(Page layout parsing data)
BEGIN

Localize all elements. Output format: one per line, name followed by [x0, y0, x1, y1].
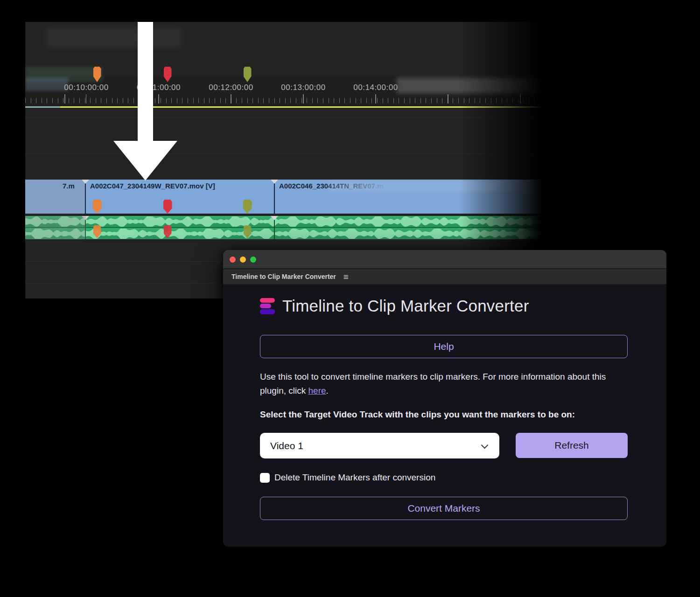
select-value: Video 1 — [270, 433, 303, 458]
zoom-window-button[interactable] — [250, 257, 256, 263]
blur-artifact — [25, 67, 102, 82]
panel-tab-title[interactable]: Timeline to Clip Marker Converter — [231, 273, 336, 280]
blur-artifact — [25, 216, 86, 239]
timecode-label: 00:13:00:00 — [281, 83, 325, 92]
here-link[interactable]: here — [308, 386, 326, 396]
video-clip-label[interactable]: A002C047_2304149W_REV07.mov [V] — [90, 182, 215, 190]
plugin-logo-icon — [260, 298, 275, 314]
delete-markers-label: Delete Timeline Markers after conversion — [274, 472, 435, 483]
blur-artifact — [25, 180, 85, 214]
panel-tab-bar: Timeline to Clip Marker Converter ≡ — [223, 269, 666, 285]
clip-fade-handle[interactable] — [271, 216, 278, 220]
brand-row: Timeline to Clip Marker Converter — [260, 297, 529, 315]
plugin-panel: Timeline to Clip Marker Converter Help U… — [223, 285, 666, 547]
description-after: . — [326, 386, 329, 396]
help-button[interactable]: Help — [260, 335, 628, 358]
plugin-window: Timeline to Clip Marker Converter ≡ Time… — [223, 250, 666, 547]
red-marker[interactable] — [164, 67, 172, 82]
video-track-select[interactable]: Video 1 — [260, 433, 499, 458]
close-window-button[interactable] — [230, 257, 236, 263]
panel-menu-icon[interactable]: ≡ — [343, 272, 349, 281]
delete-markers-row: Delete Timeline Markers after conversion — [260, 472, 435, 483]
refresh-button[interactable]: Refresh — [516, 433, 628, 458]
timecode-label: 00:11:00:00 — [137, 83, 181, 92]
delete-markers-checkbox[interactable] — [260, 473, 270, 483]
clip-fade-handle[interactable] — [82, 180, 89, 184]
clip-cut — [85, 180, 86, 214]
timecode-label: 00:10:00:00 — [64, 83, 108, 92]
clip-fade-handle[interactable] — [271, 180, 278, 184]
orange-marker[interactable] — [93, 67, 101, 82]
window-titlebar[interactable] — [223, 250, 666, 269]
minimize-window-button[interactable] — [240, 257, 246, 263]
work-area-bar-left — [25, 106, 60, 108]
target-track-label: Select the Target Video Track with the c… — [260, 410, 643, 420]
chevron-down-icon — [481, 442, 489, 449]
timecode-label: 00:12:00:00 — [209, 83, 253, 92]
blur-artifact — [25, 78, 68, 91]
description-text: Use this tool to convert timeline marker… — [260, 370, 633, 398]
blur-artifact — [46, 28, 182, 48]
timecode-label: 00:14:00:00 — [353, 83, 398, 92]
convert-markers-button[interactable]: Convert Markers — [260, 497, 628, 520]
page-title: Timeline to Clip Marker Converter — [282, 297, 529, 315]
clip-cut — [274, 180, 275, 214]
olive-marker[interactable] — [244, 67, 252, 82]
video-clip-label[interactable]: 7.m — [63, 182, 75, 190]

END

Exercise requirements
Without the pictures, please output every record exactly.

Solution
Localize all elements. Output format: one per line, name followed by [x0, y0, x1, y1].
select-value: Video 1 — [270, 433, 303, 458]
zoom-window-button[interactable] — [250, 257, 256, 263]
blur-artifact — [25, 67, 102, 82]
panel-tab-title[interactable]: Timeline to Clip Marker Converter — [231, 273, 336, 280]
blur-artifact — [25, 216, 86, 239]
timecode-label: 00:13:00:00 — [281, 83, 325, 92]
here-link[interactable]: here — [308, 386, 326, 396]
video-clip-label[interactable]: A002C047_2304149W_REV07.mov [V] — [90, 182, 215, 190]
plugin-logo-icon — [260, 298, 275, 314]
delete-markers-label: Delete Timeline Markers after conversion — [274, 472, 435, 483]
blur-artifact — [25, 180, 85, 214]
panel-tab-bar: Timeline to Clip Marker Converter ≡ — [223, 269, 666, 285]
clip-fade-handle[interactable] — [271, 216, 278, 220]
brand-row: Timeline to Clip Marker Converter — [260, 297, 529, 315]
plugin-panel: Timeline to Clip Marker Converter Help U… — [223, 285, 666, 547]
description-after: . — [326, 386, 329, 396]
help-button[interactable]: Help — [260, 335, 628, 358]
plugin-window: Timeline to Clip Marker Converter ≡ Time… — [223, 250, 666, 547]
red-marker[interactable] — [164, 67, 172, 82]
video-track-select[interactable]: Video 1 — [260, 433, 499, 458]
close-window-button[interactable] — [230, 257, 236, 263]
panel-menu-icon[interactable]: ≡ — [343, 272, 349, 281]
delete-markers-row: Delete Timeline Markers after conversion — [260, 472, 435, 483]
refresh-button[interactable]: Refresh — [516, 433, 628, 458]
timecode-label: 00:11:00:00 — [137, 83, 181, 92]
delete-markers-checkbox[interactable] — [260, 473, 270, 483]
clip-fade-handle[interactable] — [82, 180, 89, 184]
clip-cut — [85, 180, 86, 214]
timecode-label: 00:10:00:00 — [64, 83, 108, 92]
clip-fade-handle[interactable] — [271, 180, 278, 184]
orange-marker[interactable] — [93, 67, 101, 82]
window-titlebar[interactable] — [223, 250, 666, 269]
minimize-window-button[interactable] — [240, 257, 246, 263]
work-area-bar-left — [25, 106, 60, 108]
target-track-label: Select the Target Video Track with the c… — [260, 410, 643, 420]
chevron-down-icon — [481, 442, 489, 449]
timecode-label: 00:12:00:00 — [209, 83, 253, 92]
blur-artifact — [25, 78, 68, 91]
description-text: Use this tool to convert timeline marker… — [260, 370, 633, 398]
blur-artifact — [46, 28, 182, 48]
timecode-label: 00:14:00:00 — [353, 83, 398, 92]
convert-markers-button[interactable]: Convert Markers — [260, 497, 628, 520]
page-title: Timeline to Clip Marker Converter — [282, 297, 529, 315]
clip-cut — [274, 180, 275, 214]
olive-marker[interactable] — [244, 67, 252, 82]
video-clip-label[interactable]: 7.m — [63, 182, 75, 190]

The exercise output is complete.